Electronic structure of donor-spacer-acceptor molecules of potential interest for molecular electronics. IV. Geometry and device properties of P3CNQ and Q3CNQ Original Research Article

Z-β-(1-hexadecyl-4-quinolinium)-α-cyano-4-styryldicyanomethanide (C16H33-Q3CNQ) and the pyridinium analogue Z-β-(1-hexadecyl-4-pyridinium)-α-cyano-4-styryldicyanomethanide (C16H33-P3NCQ) are two very promising candidates for molecular device design. We obtain the geometry of the ground and excited state of these systems using the PM3 quantum mechanical model. The absorption spectra in vacuum and in solution are calculated using the INDO/Cl model, and compared to experimental spectra. The solvatochromic shift of the absorption spectra was calculated using a self-consistent reaction field approach. The observed bleaching of Langmuir-Blodgett films and solutions of C16H33-Q3CNQ and C16H33-P3CNQ is explained as resulting from a twisted configuration formed without barrier upon absorption into a twisted intramolecular charge transfer state. The observed rectification is explained from a ground state potential energy surface with two minima, one of which is characterized by a very large dipole moment.
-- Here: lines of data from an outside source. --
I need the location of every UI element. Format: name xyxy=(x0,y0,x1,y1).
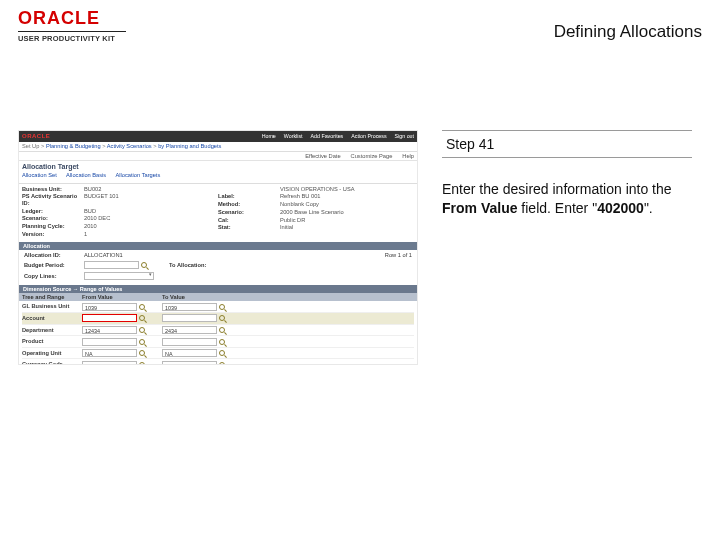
instr-seg: field. Enter " xyxy=(517,200,597,216)
instruction-text: Enter the desired information into the F… xyxy=(442,180,692,218)
grid-row-name: Currency Code xyxy=(22,361,82,365)
info-value: 2000 Base Line Scenario xyxy=(280,209,344,216)
info-value: VISION OPERATIONS - USA xyxy=(280,186,354,193)
input-budget-period[interactable] xyxy=(84,261,139,269)
instr-field-name: From Value xyxy=(442,200,517,216)
value-allocation-id: ALLOCATION1 xyxy=(84,252,123,259)
page-header: ORACLE USER PRODUCTIVITY KIT Defining Al… xyxy=(0,0,720,60)
info-label: Scenario: xyxy=(218,209,280,216)
info-value: Initial xyxy=(280,224,293,231)
instr-value: 402000 xyxy=(597,200,644,216)
to-value-input[interactable]: USD xyxy=(162,361,217,365)
sublink[interactable]: Allocation Targets xyxy=(116,172,161,178)
info-label: Business Unit: xyxy=(22,186,84,193)
logo-oracle: ORACLE xyxy=(18,8,126,29)
label-to-allocation: To Allocation: xyxy=(169,262,225,269)
topmenu-item[interactable]: Action Process xyxy=(351,133,386,139)
info-label: Label: xyxy=(218,193,280,200)
lookup-icon[interactable] xyxy=(139,315,145,321)
grid-row: Account xyxy=(22,313,414,325)
lookup-icon[interactable] xyxy=(139,304,145,310)
info-columns: Business Unit:BU002PS Activity Scenario … xyxy=(19,186,417,239)
lookup-icon[interactable] xyxy=(139,339,145,345)
to-value-input[interactable]: 1039 xyxy=(162,303,217,311)
info-value: BUDGET 101 xyxy=(84,193,119,206)
lookup-icon[interactable] xyxy=(219,327,225,333)
instruction-panel: Step 41 Enter the desired information in… xyxy=(442,130,692,218)
topmenu-item[interactable]: Add Favorites xyxy=(311,133,344,139)
info-label: Version: xyxy=(22,231,84,238)
label-copy-lines: Copy Lines: xyxy=(24,273,84,280)
grid-row: Currency CodeUSDUSD xyxy=(22,359,414,365)
label-budget-period: Budget Period: xyxy=(24,262,84,269)
lookup-icon[interactable] xyxy=(219,304,225,310)
sublink[interactable]: Allocation Basis xyxy=(66,172,106,178)
toolbar-item[interactable]: Help xyxy=(402,153,414,160)
logo-subtitle: USER PRODUCTIVITY KIT xyxy=(18,31,126,43)
col-from-value: From Value xyxy=(82,294,162,301)
info-value: Nonblank Copy xyxy=(280,201,319,208)
info-value: Public DR xyxy=(280,217,305,224)
breadcrumb: Set Up > Planning & Budgeting > Activity… xyxy=(19,142,417,152)
breadcrumb-text: Set Up > xyxy=(22,143,44,149)
to-value-input[interactable] xyxy=(162,314,217,322)
grid-row-name: GL Business Unit xyxy=(22,303,82,310)
doc-title: Defining Allocations xyxy=(554,22,702,42)
breadcrumb-link[interactable]: Activity Scenarios xyxy=(107,143,152,149)
section-range: Dimension Source → Range of Values xyxy=(19,285,417,293)
info-label: Ledger: xyxy=(22,208,84,215)
from-value-input[interactable]: NA xyxy=(82,349,137,357)
lookup-icon[interactable] xyxy=(219,362,225,365)
breadcrumb-link[interactable]: Planning & Budgeting xyxy=(46,143,101,149)
lookup-icon[interactable] xyxy=(139,362,145,365)
section-allocation: Allocation xyxy=(19,242,417,250)
to-value-input[interactable]: NA xyxy=(162,349,217,357)
shot-topmenu: Home Worklist Add Favorites Action Proce… xyxy=(262,133,414,139)
lookup-icon[interactable] xyxy=(141,262,147,268)
select-copy-lines[interactable] xyxy=(84,272,154,280)
info-value: BUD xyxy=(84,208,96,215)
info-label: Scenario: xyxy=(22,215,84,222)
to-value-input[interactable]: 2434 xyxy=(162,326,217,334)
topmenu-item[interactable]: Worklist xyxy=(284,133,303,139)
info-label: Stat: xyxy=(218,224,280,231)
info-value: 2010 DEC xyxy=(84,215,110,222)
toolbar-item[interactable]: Customize Page xyxy=(351,153,393,160)
row-count: Row 1 of 1 xyxy=(385,252,412,259)
lookup-icon[interactable] xyxy=(219,350,225,356)
shot-topbar: ORACLE Home Worklist Add Favorites Actio… xyxy=(19,131,417,142)
from-value-input[interactable]: USD xyxy=(82,361,137,365)
shot-toolbar: Effective Date Customize Page Help xyxy=(19,152,417,162)
grid-head: Tree and Range From Value To Value xyxy=(19,293,417,302)
breadcrumb-link[interactable]: by Planning and Budgets xyxy=(158,143,221,149)
info-value: BU002 xyxy=(84,186,101,193)
to-value-input[interactable] xyxy=(162,338,217,346)
lookup-icon[interactable] xyxy=(139,350,145,356)
grid-row: Department124342434 xyxy=(22,325,414,337)
sublink[interactable]: Allocation Set xyxy=(22,172,57,178)
from-value-input[interactable] xyxy=(82,314,137,322)
app-screenshot: ORACLE Home Worklist Add Favorites Actio… xyxy=(18,130,418,365)
lookup-icon[interactable] xyxy=(139,327,145,333)
lookup-icon[interactable] xyxy=(219,339,225,345)
label-allocation-id: Allocation ID: xyxy=(24,252,84,259)
topmenu-item[interactable]: Sign out xyxy=(395,133,414,139)
info-value: 2010 xyxy=(84,223,97,230)
from-value-input[interactable] xyxy=(82,338,137,346)
from-value-input[interactable]: 1039 xyxy=(82,303,137,311)
grid-row-name: Department xyxy=(22,327,82,334)
topmenu-item[interactable]: Home xyxy=(262,133,276,139)
info-label xyxy=(218,186,280,193)
from-value-input[interactable]: 12434 xyxy=(82,326,137,334)
grid-body: GL Business Unit10391039AccountDepartmen… xyxy=(19,301,417,365)
lookup-icon[interactable] xyxy=(219,315,225,321)
info-label: Cal: xyxy=(218,217,280,224)
info-value: 1 xyxy=(84,231,87,238)
info-label: Method: xyxy=(218,201,280,208)
grid-row-name: Account xyxy=(22,315,82,322)
step-label: Step 41 xyxy=(442,130,692,158)
grid-row: Operating UnitNANA xyxy=(22,348,414,360)
grid-row: Product xyxy=(22,336,414,348)
shot-brand: ORACLE xyxy=(22,133,50,140)
toolbar-item[interactable]: Effective Date xyxy=(305,153,340,160)
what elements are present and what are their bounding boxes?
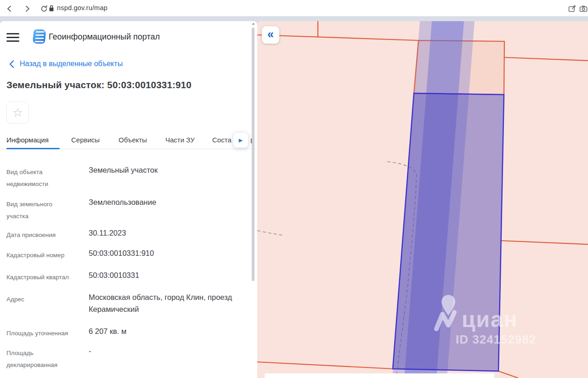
field-value: Земельный участок xyxy=(89,164,247,176)
tab-information[interactable]: Информация xyxy=(6,136,49,144)
map-canvas[interactable]: циан ID 324152982 « xyxy=(257,21,588,378)
collapse-panel-button[interactable]: « xyxy=(262,26,279,44)
double-chevron-left-icon: « xyxy=(267,28,274,40)
back-icon[interactable] xyxy=(6,5,14,13)
panel-scrollbar: ▲ xyxy=(250,21,256,378)
tab-objects[interactable]: Объекты xyxy=(119,136,147,144)
field-value: Московская область, город Клин, проезд К… xyxy=(89,292,247,315)
map-svg: циан ID 324152982 xyxy=(257,21,588,378)
field-label: Кадастровый номер xyxy=(6,249,75,261)
field-label: Адрес xyxy=(6,293,75,305)
watermark-id-text: ID 324152982 xyxy=(456,333,536,346)
tab-services[interactable]: Сервисы xyxy=(71,136,100,144)
portal-title: Геоинформационный портал xyxy=(49,32,160,42)
field-value: 50:03:0010331 xyxy=(89,270,247,282)
field-value: 30.11.2023 xyxy=(89,227,247,239)
portal-logo-icon xyxy=(32,29,46,44)
cian-brand-text: циан xyxy=(462,307,518,332)
info-panel: Геоинформационный портал Назад в выделен… xyxy=(0,21,257,378)
scroll-up-icon[interactable]: ▲ xyxy=(251,21,255,26)
browser-bar: nspd.gov.ru/map xyxy=(0,0,588,17)
field-value: Землепользование xyxy=(89,197,247,209)
field-label: Дата присвоения xyxy=(6,229,75,241)
camera-icon[interactable] xyxy=(579,5,588,13)
active-tab-underline xyxy=(6,148,60,149)
field-label: Площадь уточненная xyxy=(6,327,75,339)
back-link[interactable]: Назад в выделенные объекты xyxy=(9,60,123,68)
field-label: Кадастровый квартал xyxy=(6,271,75,283)
field-value: - xyxy=(89,345,247,357)
back-link-label: Назад в выделенные объекты xyxy=(20,60,123,68)
field-row: Кадастровый квартал 50:03:0010331 xyxy=(6,270,254,289)
field-row: Вид объекта недвижимости Земельный участ… xyxy=(6,164,254,195)
tab-parcel-parts[interactable]: Части ЗУ xyxy=(165,136,195,144)
menu-icon[interactable] xyxy=(6,33,19,42)
field-label: Вид земельного участка xyxy=(6,198,75,222)
lock-icon[interactable] xyxy=(47,4,56,12)
field-value: 6 207 кв. м xyxy=(89,326,247,338)
chevron-left-icon xyxy=(9,60,14,68)
page-title: Земельный участок: 50:03:0010331:910 xyxy=(6,79,192,90)
field-row: Дата присвоения 30.11.2023 xyxy=(6,227,254,246)
pin-edit-icon[interactable] xyxy=(568,5,576,13)
favorite-star-button[interactable]: ☆ xyxy=(6,102,29,124)
field-row: Вид земельного участка Землепользование xyxy=(6,197,254,226)
field-label: Площадь декларированная xyxy=(6,347,75,371)
url-text[interactable]: nspd.gov.ru/map xyxy=(57,4,107,11)
chevron-right-icon: ▶ xyxy=(239,138,243,143)
tabs-overflow-button[interactable]: ▶ xyxy=(233,132,249,148)
tab-composition-clipped[interactable]: Соста xyxy=(212,136,233,144)
star-icon: ☆ xyxy=(12,107,23,118)
field-row: Адрес Московская область, город Клин, пр… xyxy=(6,292,254,324)
field-row: Кадастровый номер 50:03:0010331:910 xyxy=(6,248,254,267)
field-row: Площадь уточненная 6 207 кв. м xyxy=(6,326,254,344)
map-scale-strip xyxy=(265,373,494,378)
field-value: 50:03:0010331:910 xyxy=(89,248,247,260)
scrollbar-thumb[interactable] xyxy=(252,28,254,281)
field-label: Вид объекта недвижимости xyxy=(6,166,75,190)
forward-icon[interactable] xyxy=(23,5,31,13)
field-row: Площадь декларированная - xyxy=(6,345,254,376)
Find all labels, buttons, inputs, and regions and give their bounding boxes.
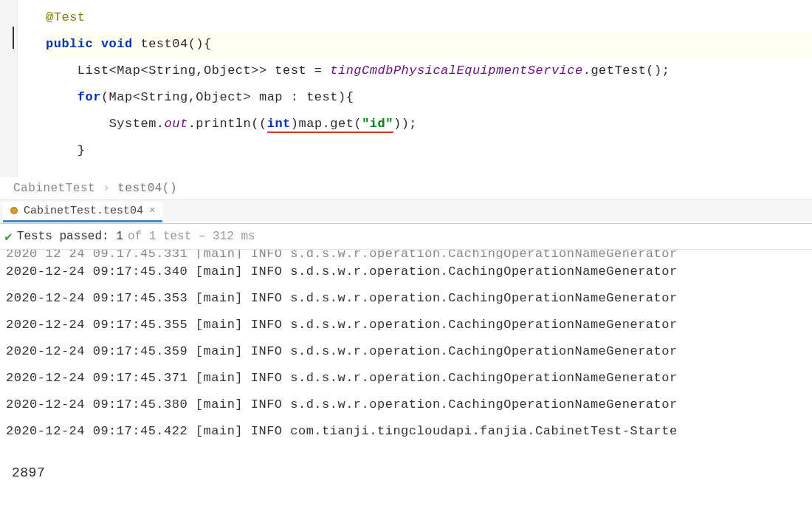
method-name-token: test04(){ [133, 37, 212, 51]
console-line: 2020 12 24 09.17.45.331 [main] INFO s.d.… [6, 250, 812, 259]
code-line[interactable]: System.out.println((int)map.get("id")); [46, 111, 812, 137]
code-line[interactable]: for(Map<String,Object> map : test){ [46, 84, 812, 111]
check-icon: ✔ [4, 228, 13, 245]
code-token: List<Map<String,Object>> test = [78, 64, 330, 78]
static-field-token: out [165, 117, 188, 131]
code-token: .getTest(); [583, 64, 670, 78]
test-status-bar: ✔ Tests passed: 1 of 1 test – 312 ms [0, 224, 812, 250]
close-icon[interactable]: × [149, 205, 155, 216]
editor-gutter [0, 0, 18, 177]
keyword-token: int [267, 117, 291, 133]
field-token: tingCmdbPhysicalEquipmentService [330, 64, 582, 78]
code-line[interactable]: } [46, 137, 812, 164]
run-config-icon [10, 207, 18, 214]
console-output-value: 2897 [6, 445, 812, 480]
console-line: 2020-12-24 09:17:45.371 [main] INFO s.d.… [6, 365, 812, 392]
keyword-token: public [46, 37, 93, 51]
keyword-token: for [78, 90, 101, 104]
code-token: .println(( [188, 117, 267, 131]
console-line: 2020-12-24 09:17:45.355 [main] INFO s.d.… [6, 312, 812, 338]
breadcrumb-method[interactable]: test04() [117, 182, 177, 195]
annotation-token: @Test [46, 10, 86, 24]
tests-passed-label: Tests passed: 1 [17, 230, 123, 243]
run-tab[interactable]: CabinetTest.test04 × [3, 202, 162, 222]
console-line: 2020-12-24 09:17:45.353 [main] INFO s.d.… [6, 285, 812, 312]
console-line: 2020-12-24 09:17:45.359 [main] INFO s.d.… [6, 338, 812, 365]
run-tab-bar: CabinetTest.test04 × [0, 200, 812, 224]
code-line[interactable]: @Test [46, 4, 812, 31]
breadcrumb-class[interactable]: CabinetTest [13, 182, 95, 195]
code-token: (Map<String,Object> map : test){ [101, 90, 354, 104]
caret-indicator [13, 27, 14, 49]
keyword-token: void [101, 37, 133, 51]
run-tab-label: CabinetTest.test04 [24, 205, 143, 217]
code-line[interactable]: public void test04(){ [46, 31, 812, 58]
code-token: System. [109, 117, 165, 131]
console-line: 2020-12-24 09:17:45.422 [main] INFO com.… [6, 418, 812, 445]
code-line[interactable]: List<Map<String,Object>> test = tingCmdb… [46, 58, 812, 84]
breadcrumb-separator: › [103, 182, 110, 195]
breadcrumb[interactable]: CabinetTest›test04() [0, 177, 812, 200]
tests-detail-label: of 1 test – 312 ms [128, 230, 255, 243]
code-token: )); [393, 117, 417, 131]
string-token: "id" [362, 117, 393, 133]
console-line: 2020-12-24 09:17:45.340 [main] INFO s.d.… [6, 259, 812, 285]
console-output[interactable]: 2020 12 24 09.17.45.331 [main] INFO s.d.… [0, 250, 812, 480]
console-line: 2020-12-24 09:17:45.380 [main] INFO s.d.… [6, 392, 812, 418]
code-editor[interactable]: @Test public void test04(){ List<Map<Str… [0, 0, 812, 177]
code-token: )map.get( [291, 117, 362, 133]
code-token: } [78, 143, 86, 157]
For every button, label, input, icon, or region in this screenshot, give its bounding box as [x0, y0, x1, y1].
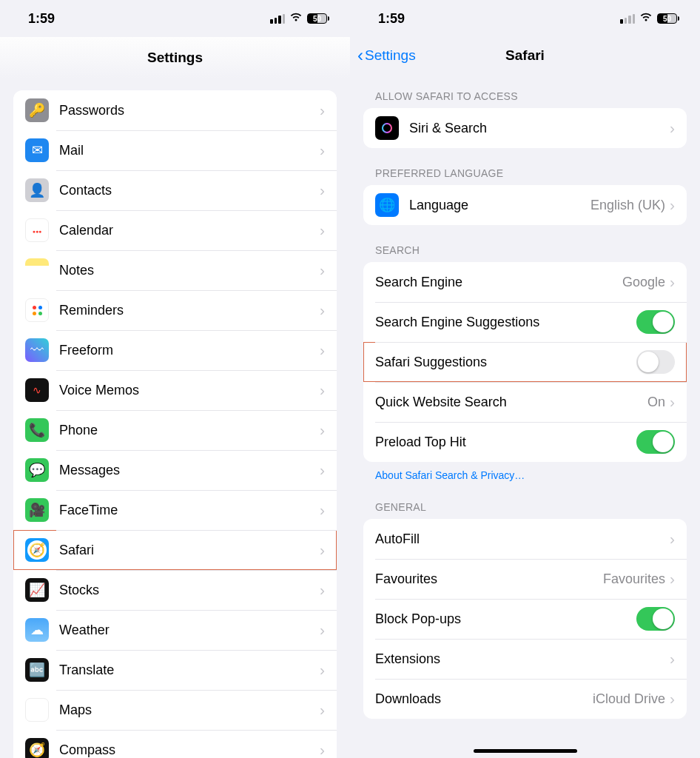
- trans-icon: 🔤: [25, 658, 49, 682]
- settings-row-reminders[interactable]: Reminders›: [13, 290, 337, 330]
- battery-icon: 50: [307, 13, 329, 24]
- chevron-right-icon: ›: [320, 621, 325, 639]
- rem-icon: [25, 298, 49, 322]
- row-siri-search[interactable]: Siri & Search›: [363, 108, 687, 148]
- back-button[interactable]: ‹ Settings: [357, 47, 416, 64]
- stocks-icon: 📈: [25, 578, 49, 602]
- toggle-switch[interactable]: [636, 430, 675, 454]
- chevron-right-icon: ›: [670, 393, 675, 411]
- row-label: Block Pop-ups: [375, 611, 636, 627]
- row-value: English (UK): [590, 198, 665, 213]
- toggle-switch[interactable]: [636, 350, 675, 374]
- mail-icon: ✉︎: [25, 138, 49, 162]
- chevron-right-icon: ›: [320, 181, 325, 199]
- lang-icon: 🌐: [375, 193, 399, 217]
- settings-row-freeform[interactable]: 〰Freeform›: [13, 330, 337, 370]
- section-header-access: ALLOW SAFARI TO ACCESS: [375, 90, 685, 102]
- wifi-icon: [639, 12, 653, 25]
- row-label: Safari: [59, 543, 320, 558]
- row-language[interactable]: 🌐LanguageEnglish (UK)›: [363, 185, 687, 225]
- row-label: AutoFill: [375, 531, 670, 547]
- row-preload-top-hit[interactable]: Preload Top Hit: [363, 422, 687, 462]
- back-label: Settings: [365, 47, 416, 64]
- row-quick-website-search[interactable]: Quick Website SearchOn›: [363, 382, 687, 422]
- row-safari-suggestions[interactable]: Safari Suggestions: [363, 342, 687, 382]
- header: Settings: [0, 37, 350, 78]
- weather-icon: ☁︎: [25, 618, 49, 642]
- status-right: 50: [270, 12, 329, 25]
- chevron-right-icon: ›: [320, 701, 325, 719]
- status-bar: 1:59 50: [350, 0, 700, 37]
- settings-row-mail[interactable]: ✉︎Mail›: [13, 130, 337, 170]
- row-label: Calendar: [59, 223, 320, 238]
- page-title: Safari: [505, 47, 545, 64]
- settings-row-translate[interactable]: 🔤Translate›: [13, 650, 337, 690]
- row-label: Passwords: [59, 103, 320, 118]
- settings-row-compass[interactable]: 🧭Compass›: [13, 730, 337, 758]
- row-label: Safari Suggestions: [375, 355, 636, 370]
- row-search-engine[interactable]: Search EngineGoogle›: [363, 262, 687, 302]
- status-right: 50: [620, 12, 679, 25]
- section-header-search: SEARCH: [375, 244, 685, 256]
- settings-row-phone[interactable]: 📞Phone›: [13, 410, 337, 450]
- chevron-right-icon: ›: [320, 141, 325, 159]
- settings-row-facetime[interactable]: 🎥FaceTime›: [13, 490, 337, 530]
- row-label: Stocks: [59, 583, 320, 598]
- row-label: Freeform: [59, 343, 320, 358]
- row-label: Maps: [59, 702, 320, 718]
- settings-row-notes[interactable]: Notes›: [13, 250, 337, 290]
- chevron-right-icon: ›: [320, 581, 325, 599]
- chevron-right-icon: ›: [670, 273, 675, 291]
- section-header-general: GENERAL: [375, 501, 685, 513]
- nav-header: ‹ Settings Safari: [350, 37, 700, 74]
- notes-icon: [25, 258, 49, 282]
- row-label: Preload Top Hit: [375, 435, 636, 450]
- chevron-right-icon: ›: [320, 461, 325, 479]
- row-label: Voice Memos: [59, 383, 320, 398]
- settings-row-calendar[interactable]: ●●●Calendar›: [13, 210, 337, 250]
- chevron-right-icon: ›: [320, 421, 325, 439]
- row-downloads[interactable]: DownloadsiCloud Drive›: [363, 679, 687, 719]
- chevron-right-icon: ›: [320, 101, 325, 119]
- status-bar: 1:59 50: [0, 0, 350, 37]
- row-extensions[interactable]: Extensions›: [363, 639, 687, 679]
- free-icon: 〰: [25, 338, 49, 362]
- status-time: 1:59: [28, 11, 55, 27]
- settings-row-messages[interactable]: 💬Messages›: [13, 450, 337, 490]
- signal-icon: [270, 14, 285, 24]
- settings-row-stocks[interactable]: 📈Stocks›: [13, 570, 337, 610]
- row-block-pop-ups[interactable]: Block Pop-ups: [363, 599, 687, 639]
- toggle-switch[interactable]: [636, 310, 675, 334]
- toggle-switch[interactable]: [636, 607, 675, 631]
- row-search-engine-suggestions[interactable]: Search Engine Suggestions: [363, 302, 687, 342]
- home-indicator[interactable]: [474, 749, 577, 753]
- settings-row-voicememos[interactable]: ∿Voice Memos›: [13, 370, 337, 410]
- safari-settings-content[interactable]: ALLOW SAFARI TO ACCESS Siri & Search› PR…: [350, 74, 700, 758]
- chevron-right-icon: ›: [320, 301, 325, 319]
- settings-main-screen: 1:59 50 Settings 🔑Passwords›✉︎Mail›👤Cont…: [0, 0, 350, 758]
- chevron-right-icon: ›: [670, 650, 675, 668]
- row-autofill[interactable]: AutoFill›: [363, 519, 687, 559]
- row-favourites[interactable]: FavouritesFavourites›: [363, 559, 687, 599]
- settings-row-contacts[interactable]: 👤Contacts›: [13, 170, 337, 210]
- chevron-right-icon: ›: [670, 530, 675, 548]
- row-label: Extensions: [375, 651, 670, 667]
- search-privacy-link[interactable]: About Safari Search & Privacy…: [375, 469, 525, 481]
- settings-row-passwords[interactable]: 🔑Passwords›: [13, 90, 337, 130]
- row-label: Weather: [59, 623, 320, 638]
- contacts-icon: 👤: [25, 178, 49, 202]
- row-label: Search Engine Suggestions: [375, 315, 636, 330]
- settings-row-weather[interactable]: ☁︎Weather›: [13, 610, 337, 650]
- page-title: Settings: [147, 50, 203, 66]
- wifi-icon: [289, 12, 303, 25]
- settings-row-safari[interactable]: 🧭Safari›: [13, 530, 337, 570]
- settings-row-maps[interactable]: 🗺Maps›: [13, 690, 337, 730]
- settings-list[interactable]: 🔑Passwords›✉︎Mail›👤Contacts›●●●Calendar›…: [0, 78, 350, 758]
- ft-icon: 🎥: [25, 498, 49, 522]
- chevron-right-icon: ›: [320, 261, 325, 279]
- voice-icon: ∿: [25, 378, 49, 402]
- cal-icon: ●●●: [25, 218, 49, 242]
- chevron-left-icon: ‹: [357, 47, 363, 64]
- siri-icon: [375, 116, 399, 140]
- row-label: Reminders: [59, 303, 320, 318]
The relative energy of these minima is easily shifted by an electric field. The overall electron transport rate is found to be very small due to the small electronic coupling between the mono-layers of the L-B film. Thus, the electron transport through the sample is likely through defects of the L-B film. A way to increase the electronic coupling between the mono-layers is also discussed.